Whitney is super different than Adam is. She’s sleek, cool, and incredibly driven, and yet I felt an instant connection with her, too. I really appreciated her wit and tenacity. She is definitely one of those characters who acts tough and has a soft heart underneath, and I love those!
In addition to all of that, there are some very fun social media situations and conversations, plus a community of indie business owners who all show up for each other. If you know me, you know community is another thing that I tend to adore in the books I read. It just feels so real, and makes the characters feel like part of a real world, you know?

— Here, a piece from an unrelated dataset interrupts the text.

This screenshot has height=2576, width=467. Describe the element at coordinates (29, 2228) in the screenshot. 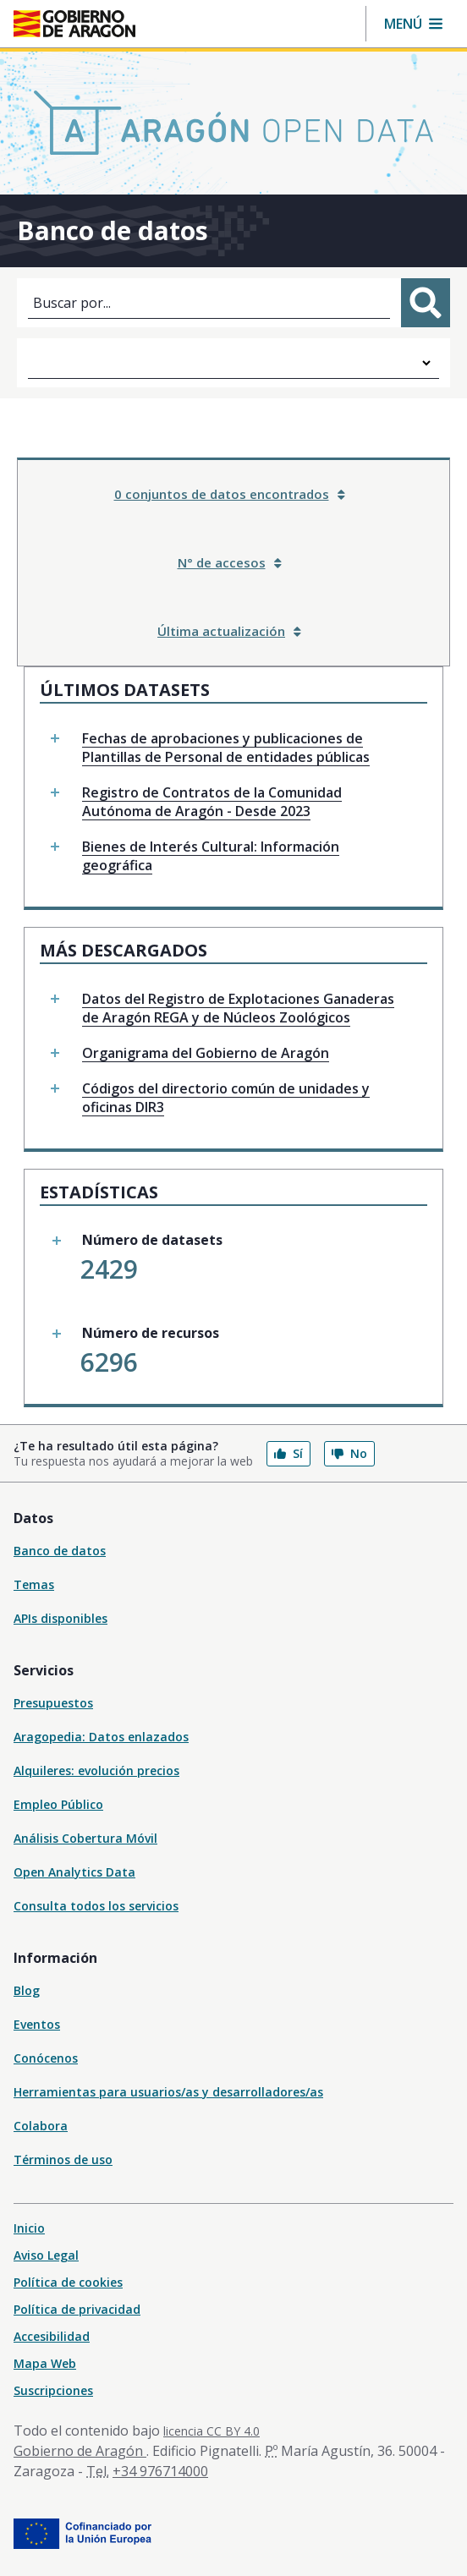 I see `Inicio` at that location.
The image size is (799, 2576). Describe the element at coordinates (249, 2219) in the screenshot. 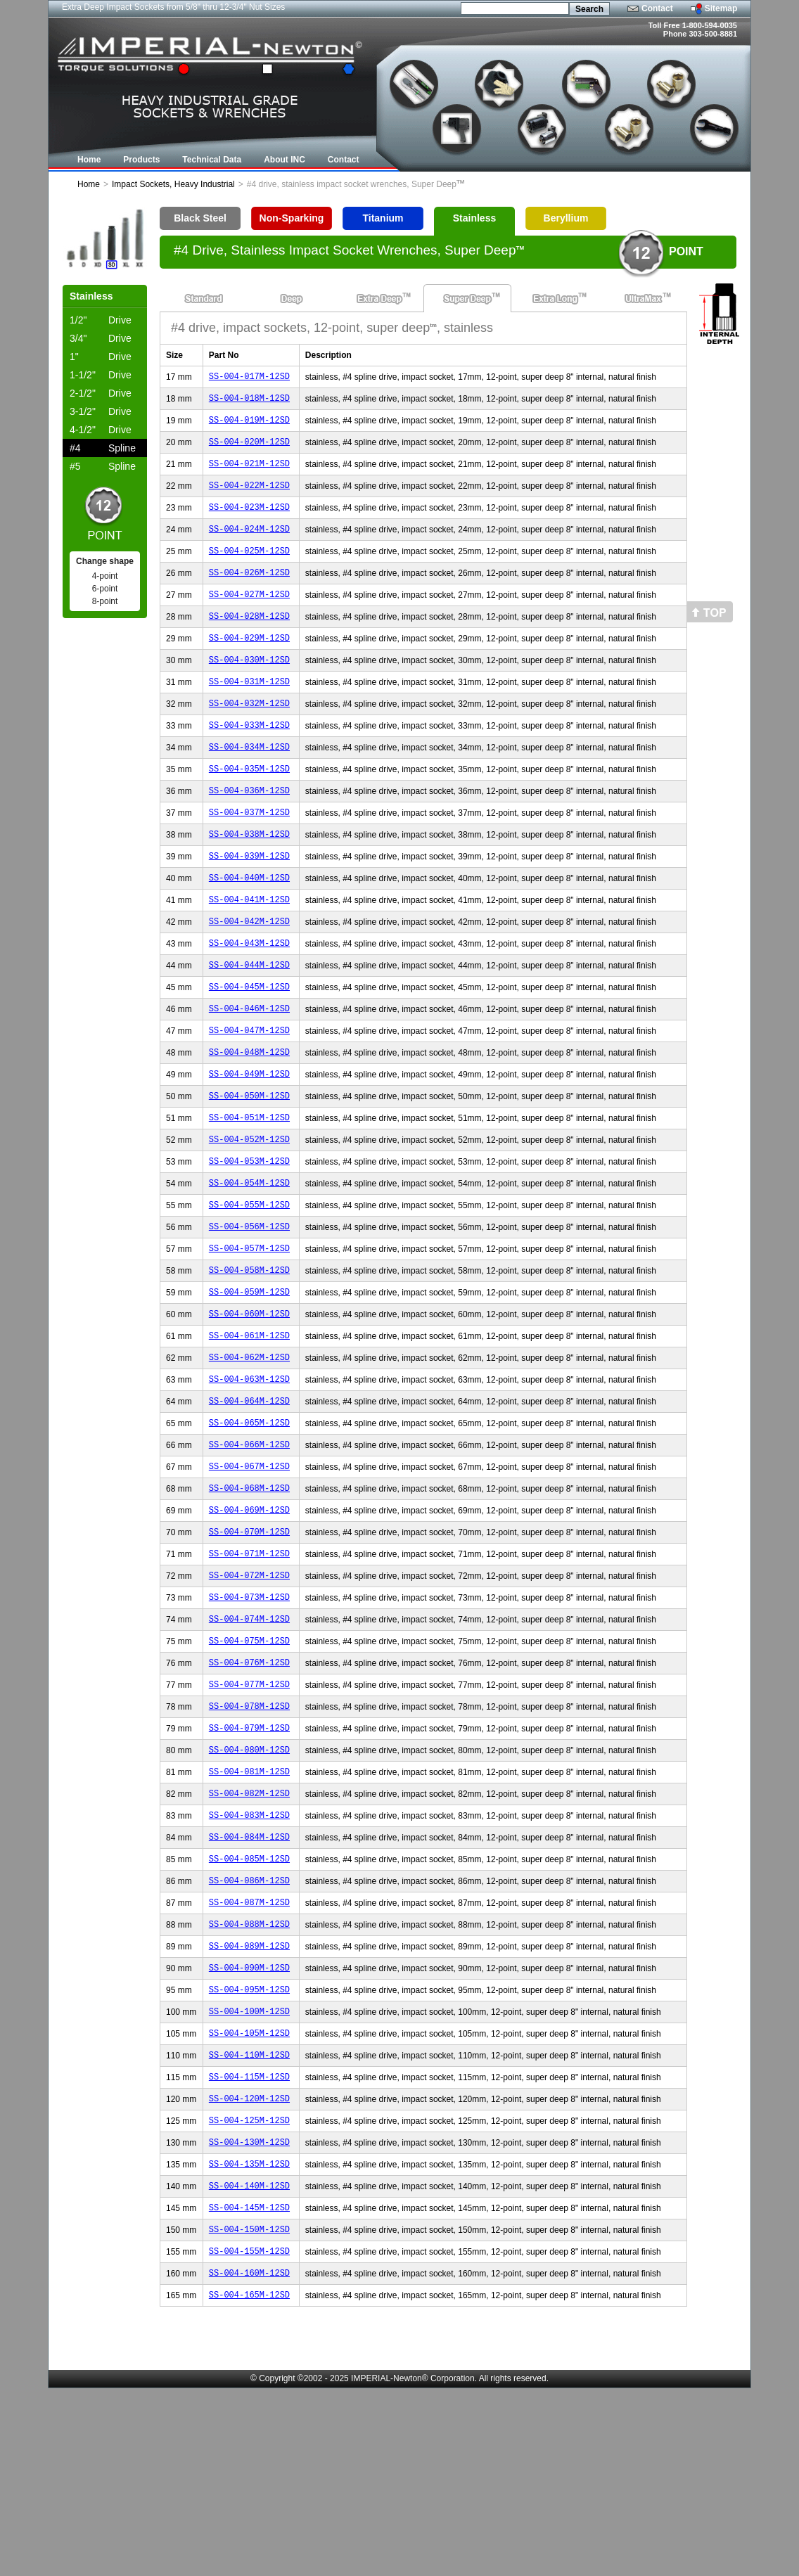 I see `SS-004-110M-12SD` at that location.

YOU CAN GO YOUR OWN WAY is the first book by Eric Smith that I’ve read, though I’m pretty sure I own his others! Reading this made me really want to read everything he’s written. I felt like the relationships were super real and the characters were really easy to connect with. I think readers who enjoy contemporary romance will have a lot to love in this book.
I suppose my only complaint is the ear worm that constantly happens to me every time I read the title. Every. Time. I guess I can live with a little music in my head. Ha!
Recommended for Ages 14 up.
Adam’s dad is Sicilian and his mom is Palestinian.
Profanity/Crude Language Content
Extreme profanity used fairly frequently.
Kissing between boy and girl. References to making out.
Adam tries to clean up glass from a broken pinball game and cuts his hand. A storm breaks some windows, causing some damage.
Whitney attends a party at her boyfriend’s house where kids are drinking alcohol.